FREMONT, CA – The implementation of artificial intelligence (AI) and data-driven approaches carry immense potential in the marketing and sales divisions across different sectors. Industries and businesses have acknowledged the benefits of AI integration and implemented successful data-driven initiatives. The successful incorporation of AI has led to an increase in data-driven marketing and sales solutions. AI has augmented human expertise, enhancing the marketing and sales performance of organizations.
AI-based natural language processing (NLP) enables simple interaction with data within the language function of the brain. Employees without a firm grasp on technology can now leverage NLP to evaluate the data and make informed decisions. It is used by many organizations to index keywords and map visits to determine customer interests.

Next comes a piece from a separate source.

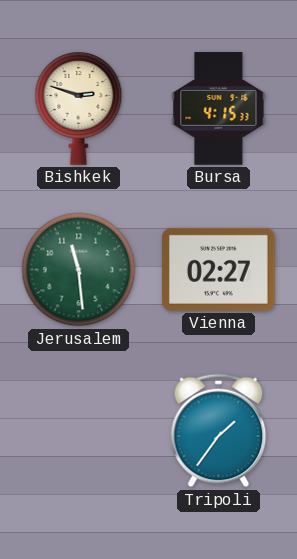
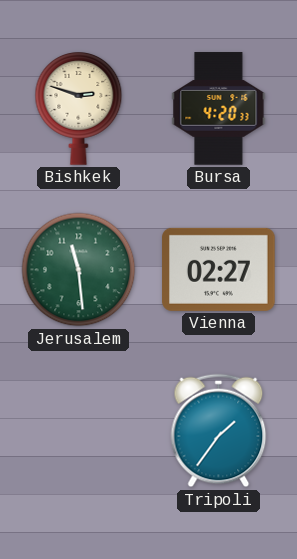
Bursa: 4:15 -> 4:20
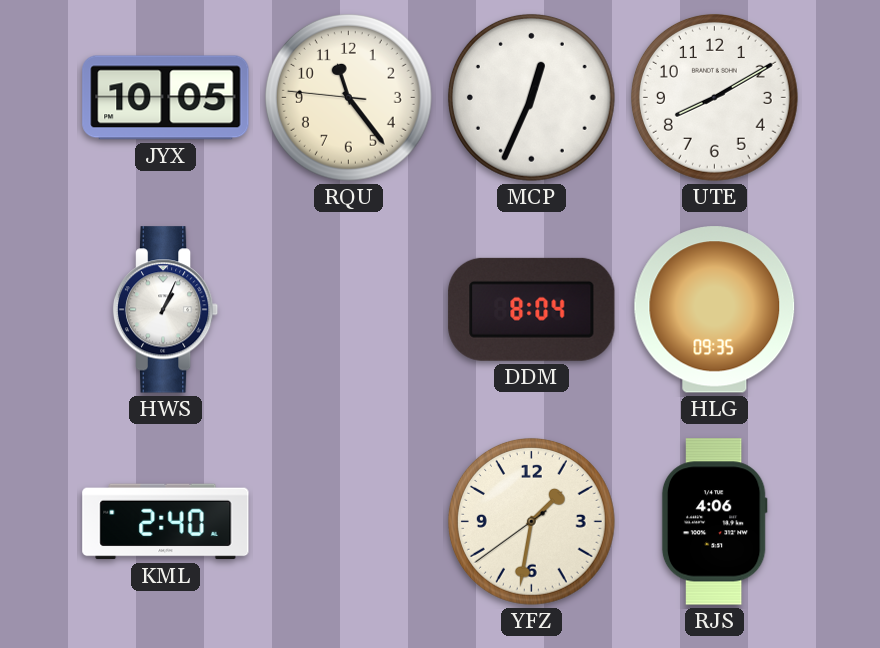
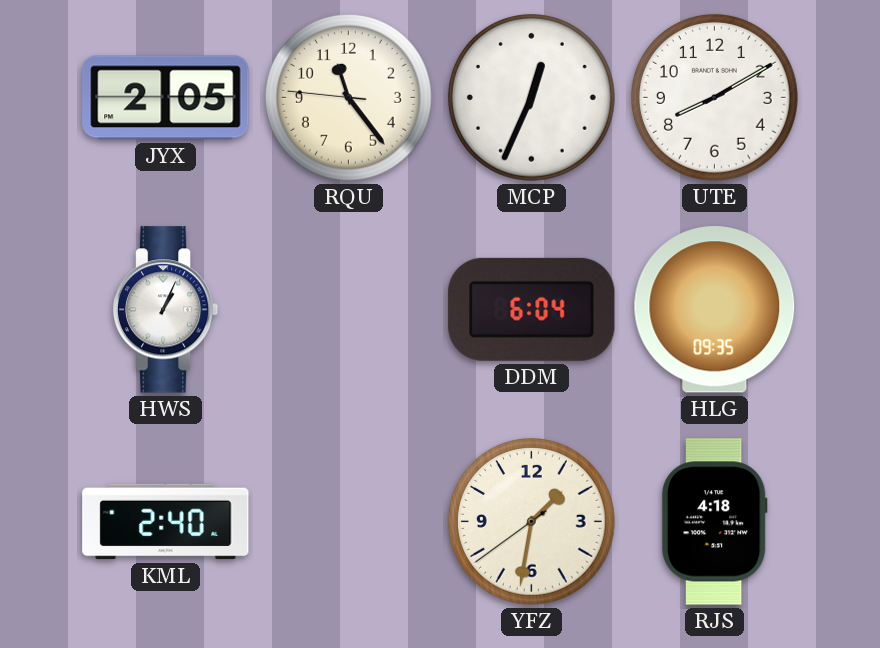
JYX: 10:05 -> 2:05
DDM: 8:04 -> 6:04
RJS: 4:06 -> 4:18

Natural language translation (NLG) is similar to NLP. It leverages machine learning (ML) to translate complex data and machine language into an understandable format. NLG learns from common customer queries to deliver the output. It empowers the NLG algorithms to enhance its recommendation function continuously.
AI has taken predictive and prescriptive analysis to the next level. Traditional predictive capabilities leverage historical data and static predictive analysis. The incorporation of AI has enabled the upgrading of the older models, thus enhancing the quality of predictions. Prescriptive analytics is also an extension of the predictive model that suggests the optimal course of action based on the available data. AI has transformed predictive analytics, introducing better learning capabilities which enable the system to update its recommendations according to previous results continually. Many organizations are leveraging ML to predict profitable buyers effectively and cater to their needs.
Also, AI has brought new opportunities in the field of streaming analytics and internet of things (IoT). The machine-generated data has enabled efficient incorporation of AI and machine learning in the organizations. The massive amount of streaming data created by the myriad of devices connected via the IoT can be leveraged for machine learning analytics approaches. The integration of AI has significantly simplified the process of collecting and synthesizing billions of terabytes of data. As technology advances, the role of AI technology in finding, processing, and extracting vital insights from the endless pool of information will only become more significant.